● Exercise prompt: In the listing below, lines with the string "PubMed" are to be counted; the number is the entire reply.
+--
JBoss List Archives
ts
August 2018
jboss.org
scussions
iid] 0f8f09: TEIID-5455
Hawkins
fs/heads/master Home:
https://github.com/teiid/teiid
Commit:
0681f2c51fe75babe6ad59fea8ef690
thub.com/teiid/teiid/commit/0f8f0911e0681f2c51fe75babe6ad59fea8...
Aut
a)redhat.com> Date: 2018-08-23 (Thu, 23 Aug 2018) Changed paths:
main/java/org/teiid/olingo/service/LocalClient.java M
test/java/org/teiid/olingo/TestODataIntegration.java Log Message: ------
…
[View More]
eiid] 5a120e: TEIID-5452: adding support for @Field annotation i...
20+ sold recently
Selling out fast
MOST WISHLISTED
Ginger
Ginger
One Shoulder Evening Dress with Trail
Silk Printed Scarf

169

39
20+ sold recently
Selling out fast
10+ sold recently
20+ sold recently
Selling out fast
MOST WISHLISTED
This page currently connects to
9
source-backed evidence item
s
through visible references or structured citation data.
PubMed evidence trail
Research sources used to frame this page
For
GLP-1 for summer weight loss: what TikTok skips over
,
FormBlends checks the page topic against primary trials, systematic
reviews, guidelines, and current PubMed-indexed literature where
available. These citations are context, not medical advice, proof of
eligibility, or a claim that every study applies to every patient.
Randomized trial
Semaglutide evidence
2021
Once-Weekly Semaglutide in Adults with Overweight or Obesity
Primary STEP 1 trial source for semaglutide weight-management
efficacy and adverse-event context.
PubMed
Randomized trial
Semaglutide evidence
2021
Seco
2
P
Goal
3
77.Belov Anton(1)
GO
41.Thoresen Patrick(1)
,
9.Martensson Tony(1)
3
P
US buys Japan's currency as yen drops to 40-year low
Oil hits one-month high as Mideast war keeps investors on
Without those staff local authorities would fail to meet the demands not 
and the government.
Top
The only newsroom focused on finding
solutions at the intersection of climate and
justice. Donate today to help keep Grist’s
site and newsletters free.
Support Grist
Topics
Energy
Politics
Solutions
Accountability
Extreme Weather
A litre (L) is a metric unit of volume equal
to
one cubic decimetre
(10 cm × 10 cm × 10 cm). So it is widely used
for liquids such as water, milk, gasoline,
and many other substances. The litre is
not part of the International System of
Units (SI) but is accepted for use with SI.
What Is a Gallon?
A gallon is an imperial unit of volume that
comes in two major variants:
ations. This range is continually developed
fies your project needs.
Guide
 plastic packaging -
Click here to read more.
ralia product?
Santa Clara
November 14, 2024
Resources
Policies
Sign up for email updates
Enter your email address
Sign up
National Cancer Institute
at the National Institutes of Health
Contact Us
+--
● Result of this task: 3